I thought I was an early riser, but on the morning of our last day in Kabala, I awoke to the murmuring of 5:00 a.m. prayers followed by several visits to the well just an hour later. Perhaps even the existence of the phrase "early riser" is the luxury of the Westerner -- my Poland Spring required no arm-pumping. Anyway, I laced up my sneakers for a morning run. I had already taken a few during our time in Sierra Leone so I was prepared for the grins and amusement of the occasional trailing kids as I sweated profusely and pondered the absurdity of my American need for premeditated exercise. Breakfast followed, prepared for us by the village chief’s "women" who epitomized hospitality and generosity as they served us with sweet bananas and porridge.

The first item on the agenda was a health lesson run through the Community Health Club (CHC). Topics ranged from the importance of hand washing, to the transferal of disease via flies, the use of simple wooden drying racks for dishes, and the potential problems caused by stagnant water. The central focus, although not glamorous, is one of universal concern: the avoidance of diarrhea. For many Sierra Leoneans, this is a critical health problem, so the discussion of hydrating with salt-sugar solutions (an inexpensive, more sustainable method than medications) and the process of monitoring disease is critical. CARE's facilitation of this education and treatment process seems to exemplify the best of local empowerment.

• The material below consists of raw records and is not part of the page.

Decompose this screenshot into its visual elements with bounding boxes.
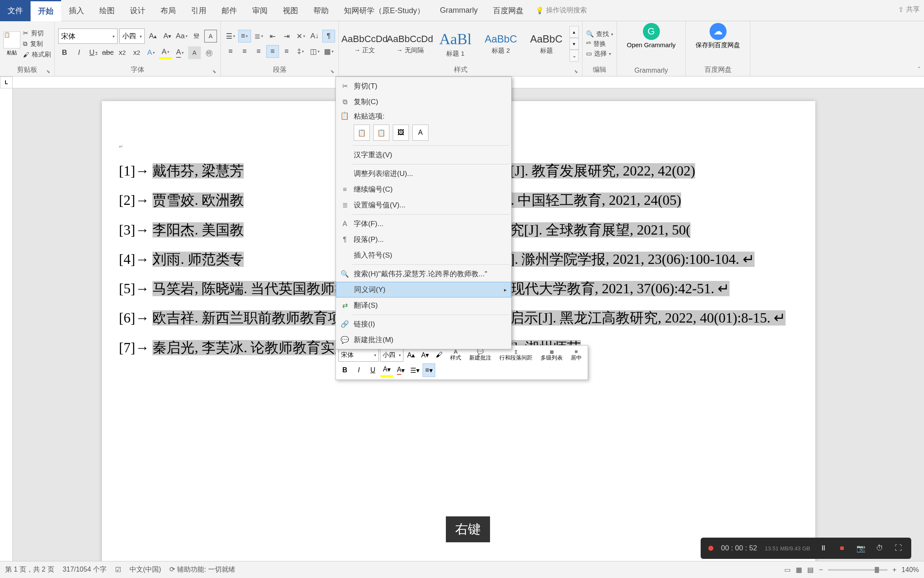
cm-link[interactable]: 🔗链接(I): [336, 316, 511, 332]
cm-new-comment[interactable]: 💬新建批注(M): [336, 332, 511, 348]
shading-button[interactable]: ◫▾: [308, 45, 321, 58]
recorder-pause-button[interactable]: ⏸: [818, 543, 829, 554]
tab-grammarly[interactable]: Grammarly: [432, 0, 485, 21]
tab-home[interactable]: 开始: [31, 0, 61, 21]
tab-baidu[interactable]: 百度网盘: [485, 0, 531, 21]
multilevel-button[interactable]: ≣▾: [252, 30, 265, 42]
format-painter-button[interactable]: 🖌格式刷: [23, 51, 51, 59]
status-spellcheck-icon[interactable]: ☑: [115, 566, 121, 574]
view-read-mode[interactable]: ▭: [784, 566, 791, 574]
sort-button[interactable]: A↓: [308, 30, 321, 42]
mt-size-combo[interactable]: 小四▾: [380, 348, 403, 362]
tab-mailings[interactable]: 邮件: [214, 0, 245, 21]
align-right-button[interactable]: ≡: [252, 45, 265, 58]
style-nospacing[interactable]: AaBbCcDd→ 无间隔: [388, 25, 432, 62]
bullets-button[interactable]: ☰▾: [224, 30, 237, 42]
paste-button[interactable]: 📋 粘贴: [3, 31, 20, 57]
distribute-button[interactable]: ≡: [280, 45, 293, 58]
cm-paragraph[interactable]: ¶段落(P)...: [336, 232, 511, 247]
paste-keep-source[interactable]: 📋: [354, 125, 370, 141]
tab-design[interactable]: 设计: [122, 0, 153, 21]
status-language[interactable]: 中文(中国): [130, 565, 161, 574]
borders-button[interactable]: ▦▾: [322, 45, 335, 58]
mt-numbering[interactable]: ≡▾: [423, 363, 435, 377]
mt-format-painter[interactable]: 🖌: [433, 348, 445, 362]
bold-button[interactable]: B: [58, 46, 71, 59]
shrink-font-button[interactable]: A▾: [161, 30, 174, 42]
mt-line-spacing[interactable]: ‡行和段落间距: [496, 349, 536, 361]
superscript-button[interactable]: x2: [130, 46, 143, 59]
decrease-indent-button[interactable]: ⇤: [266, 30, 279, 42]
find-button[interactable]: 🔍查找▾: [586, 30, 613, 38]
recorder-stop-button[interactable]: ■: [837, 543, 848, 554]
mt-new-comment[interactable]: 💬新建批注: [466, 349, 495, 361]
mt-underline[interactable]: U: [366, 363, 379, 377]
tab-draw[interactable]: 绘图: [92, 0, 122, 21]
font-name-combo[interactable]: 宋体▾: [58, 28, 118, 44]
zoom-out-button[interactable]: −: [819, 566, 823, 574]
mt-multilevel[interactable]: ≣多级列表: [537, 349, 566, 361]
style-title[interactable]: AaBbC标题: [524, 25, 569, 62]
underline-button[interactable]: U▾: [87, 46, 100, 59]
mt-italic[interactable]: I: [352, 363, 365, 377]
increase-indent-button[interactable]: ⇥: [280, 30, 293, 42]
tab-view[interactable]: 视图: [275, 0, 306, 21]
copy-button[interactable]: ⧉复制: [23, 40, 51, 48]
style-heading1[interactable]: AaBl标题 1: [433, 25, 478, 62]
ruler-vertical[interactable]: [0, 88, 13, 561]
align-left-button[interactable]: ≡: [224, 45, 237, 58]
show-marks-button[interactable]: ¶: [322, 30, 335, 42]
grow-font-button[interactable]: A▴: [146, 30, 159, 42]
paste-picture[interactable]: 🖼: [393, 125, 409, 141]
tell-me-search[interactable]: 操作说明搜索: [546, 6, 587, 15]
enclose-char-button[interactable]: ㊕: [203, 46, 215, 59]
tab-review[interactable]: 审阅: [245, 0, 275, 21]
align-center-button[interactable]: ≡: [238, 45, 251, 58]
cm-adjust-indent[interactable]: 调整列表缩进(U)...: [336, 166, 511, 181]
font-color-button[interactable]: A▾: [174, 46, 186, 59]
zoom-level[interactable]: 140%: [901, 566, 919, 574]
share-button[interactable]: ⇪ 共享: [898, 5, 920, 14]
cm-font[interactable]: A字体(F)...: [336, 216, 511, 232]
view-print-layout[interactable]: ▦: [796, 566, 802, 574]
highlight-button[interactable]: A▾: [159, 46, 172, 59]
view-web-layout[interactable]: ▤: [807, 566, 814, 574]
phonetic-guide-button[interactable]: 變: [190, 30, 203, 42]
select-button[interactable]: ▭选择▾: [586, 50, 613, 58]
change-case-button[interactable]: Aa▾: [175, 30, 188, 42]
baidu-save-button[interactable]: ☁ 保存到百度网盘: [689, 23, 747, 49]
mt-shrink-font[interactable]: A▾: [419, 348, 431, 362]
line-spacing-button[interactable]: ‡▾: [294, 45, 307, 58]
recorder-timer-button[interactable]: ⏱: [874, 543, 885, 554]
tab-references[interactable]: 引用: [183, 0, 214, 21]
grammarly-button[interactable]: G Open Grammarly: [620, 23, 682, 49]
zoom-in-button[interactable]: +: [893, 566, 896, 574]
mt-bullets[interactable]: ☰▾: [408, 363, 421, 377]
tab-help[interactable]: 帮助: [306, 0, 336, 21]
style-heading2[interactable]: AaBbC标题 2: [479, 25, 523, 62]
replace-button[interactable]: ᵃᵇ替换: [586, 40, 613, 48]
italic-button[interactable]: I: [73, 46, 85, 59]
font-launcher[interactable]: ⬊: [212, 69, 216, 74]
zoom-slider[interactable]: [828, 569, 887, 571]
status-accessibility[interactable]: ⟳ 辅助功能: 一切就绪: [169, 565, 235, 574]
mt-center[interactable]: ≡居中: [567, 349, 585, 361]
collapse-ribbon-button[interactable]: ˄: [918, 66, 921, 73]
mt-grow-font[interactable]: A▴: [405, 348, 417, 362]
tab-insert[interactable]: 插入: [61, 0, 92, 21]
paste-merge[interactable]: 📋: [373, 125, 389, 141]
cm-continue-numbering[interactable]: ≡继续编号(C): [336, 181, 511, 197]
style-normal[interactable]: AaBbCcDd→ 正文: [342, 25, 387, 62]
cut-button[interactable]: ✂剪切: [23, 29, 51, 37]
cm-smart-search[interactable]: 🔍搜索(H)"戴伟芬,梁慧芳.论跨界的教师教...": [336, 266, 511, 282]
paste-text-only[interactable]: A: [412, 125, 428, 141]
numbering-button[interactable]: ≡▾: [238, 30, 251, 42]
text-effects-button[interactable]: A▾: [145, 46, 158, 59]
strikethrough-button[interactable]: abc: [101, 46, 114, 59]
tab-cnki[interactable]: 知网研学（原E-Study）: [336, 0, 432, 21]
mt-highlight[interactable]: A▾: [380, 363, 393, 377]
styles-scroll[interactable]: ▴▾⌄: [569, 26, 579, 62]
mt-bold[interactable]: B: [338, 363, 351, 377]
styles-launcher[interactable]: ⬊: [574, 69, 578, 74]
clipboard-launcher[interactable]: ⬊: [46, 69, 50, 74]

© Yale College Council for CARE
Village boys help their families collect bundles of sticks.
The starkness of much of what we saw was startling, and yet the village of Dogoloya is in far better condition than surrounding villages. I wondered what the areas that have not been reached by development workers looked like.

After our usual harried departure in a flurry of boisterous goodbyes, pictures and "jarama bui!" we piled into the CARE vehicles and headed back to Kabala. Lunch with George, the director of CARE operations in Kabala, was great fun. After spending the morning observing another lifestyle, we laughed while George regaled us with stories of his first impressions of Americans.

After the end of an emotion-filled day, the impression that kept coming back was the teacher who directs the ex-combatant reintegration program we visited that afternoon, asking, begging for textbooks and supplies, for Americans to do something to help. And the inevitable uncertainty of our response: What do we say? Should we say, "Yes, we'll try?" And if so, what is it we can try to do?